Done. And it hurt. And it hurts right now. I think it's going to hurt a long time.

There's a gang of spigots in the middle of the field at Conyers and I poured cool water on my head for a few minutes. Indescribable luxury. It could only have been more luxurious if I'd had a lawn chair to recline in while somebody else poured cool water on my head.

Back at camp, Chris had come in, taken a seat and all but refused to keep going. I'm not sure if he ever did. He was describing how he felt. I felt exactly the same way. Everything hurt. Every cell. The cells in my head especially. It felt like I had either an under or over abundance of something in my body and I needed to either add more or get rid of some, but I couldn't tell what it was. I definitely had an over abundance of pain, but unfortunately pain is not a chemical.

While waiting for the results, I laid down on the ground and put my feet up on the end of the table. Again, indescribable luxury. Suddenly, Bill Lanzilotta appeared above me "Did you survive?" "Uhh.." and then he grabbed one of my feet and said "Push against it" then slowly bent my leg in an arc toward my head. Oh, man that felt good. I pushed against it, and he did the other one too. "Man that feels good, where'd you learn that." "It's a great stretch." And bam! he was gone. I never saw him again. Whatever it was, it hit the reset button in my legs and I was up and about directly.

The SGC boys gave me coke, and I met Brian Lord's family, including his three month old twins. His son was sleeping, but his daughter was up, looking all around with that intensely curious look little kids have, while also trying desperately to control her muscles. Brian, you've got some really cute kids man, nice job.

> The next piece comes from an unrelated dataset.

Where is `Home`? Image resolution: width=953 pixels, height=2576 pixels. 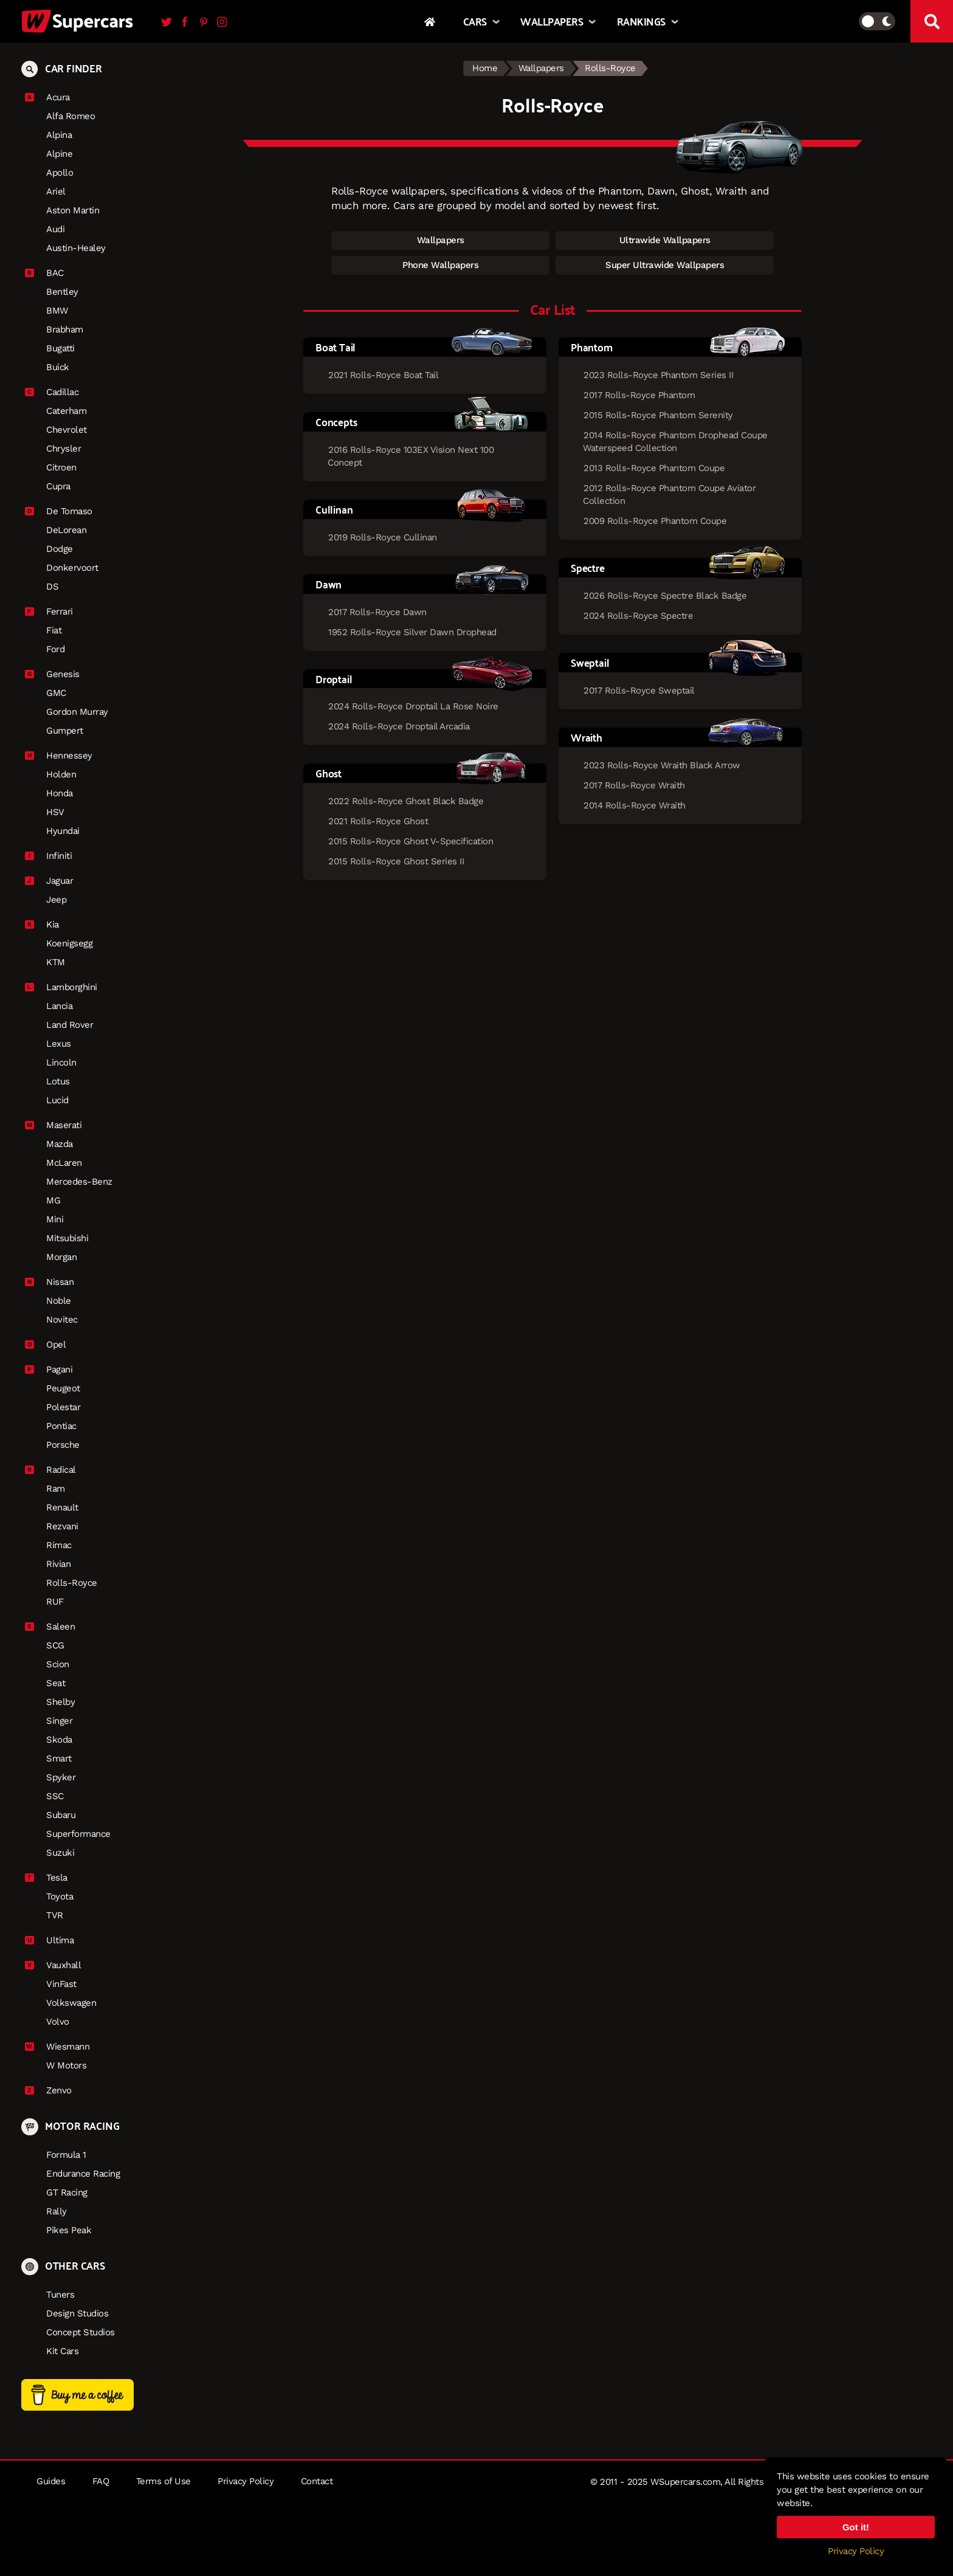
Home is located at coordinates (484, 68).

I talked to some the GATR guys - Dave Greenwell and one of his friends who's name I should know. They joked about me losing Tim's GPS. Tim had apparently been insane and almost incomprehensible on one of his earlier pit stops, but he rolled up while I was talking to them and now seemed fine. He has a new GPS now too.

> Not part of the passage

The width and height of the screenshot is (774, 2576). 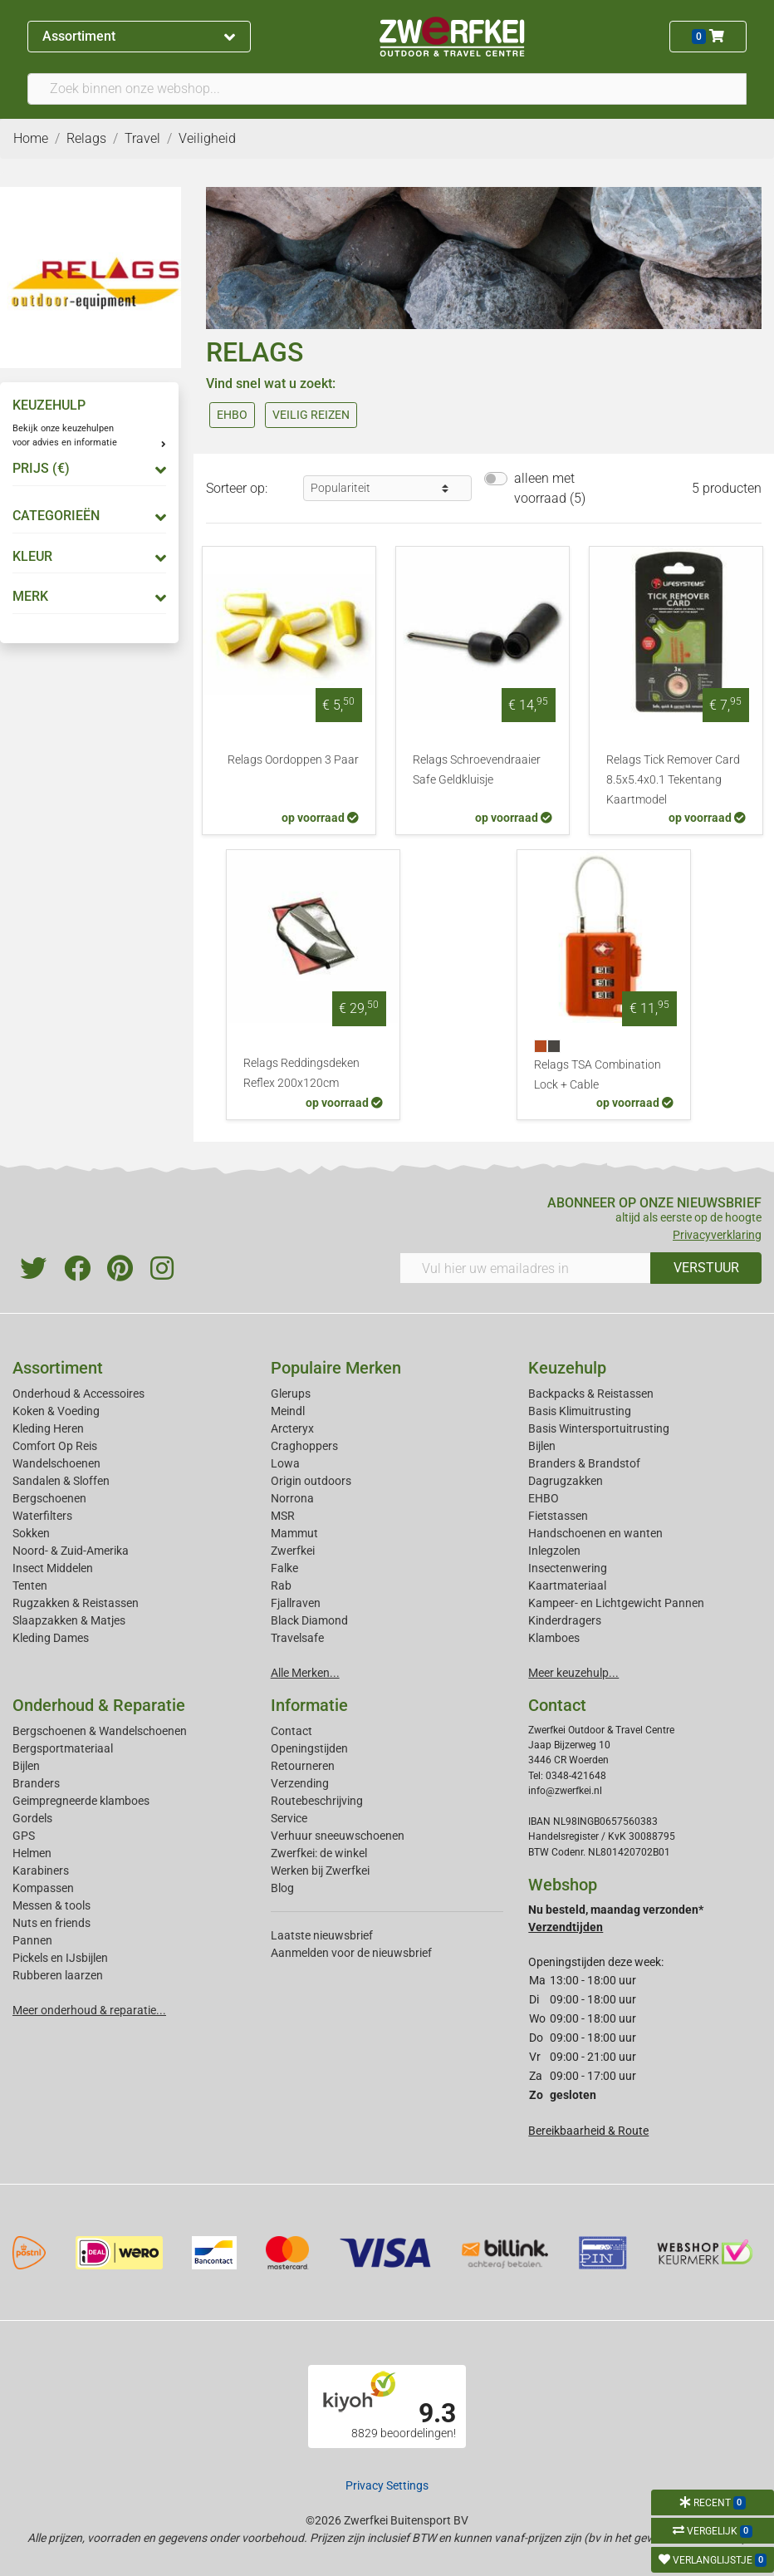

Bill Riddle got 1st in his class. If Josh Fix didn't, then the guy that beat him must have been a cyborg sent from the future just to beat him. I didn't hang around for the awards. My brain was screaming for gas station food and I couldn't ignore it any longer. I got 10th. Out of 18. Hey, top 10, right?

My seat officially needs replacement. It's fine on the road bike, but I can't get used to it on the mountain bike. I like the shape, it just needs a little more padding. Maybe such a thing exists.

So earlier, I mentioned pear and cherry trees. I am allergic to both. It's not so bad that it keeps me from doing stuff, but it's bad enough to keep me from wanting to do stuff, and bad enough to make me do stuff poorly, like having a low grade cold for a couple of weeks. Pear and cherry trees thrive in Atlanta and people plant them everywhere. They are beautiful.

 Cherry Trees

Pear trees have little white flowers with little green buds in the middle. Cherry trees have little white flowers with little red buds in the middle. Cherry blooms a little later than pear. They shed their petals like snow when the wind blows. To most people, they are beautiful and magical. To my lungs, they are the apocalypse. In a few more weeks, the dogwoods will start bloom. Ahh, dogwood, harbinger of my deliverance. Come on dogwood.

Come on dogwood.


  1. South African candy aisle? lol

  2. A good friend of mine visited South Africa a few years ago. Everything was strikingly similar to the US, except for how strikingly different it also was. To illustrate his point he showed me a photo of a candy aisle at a little grocery store. It was all "hey look, a gigantic sprawling candy aisle, just like in the US" except that every item had unfamiliar names and strange-colored packaging. Looking at it made me uncomfortable for a second, like realizing I'd walked into the girls bathroom or something.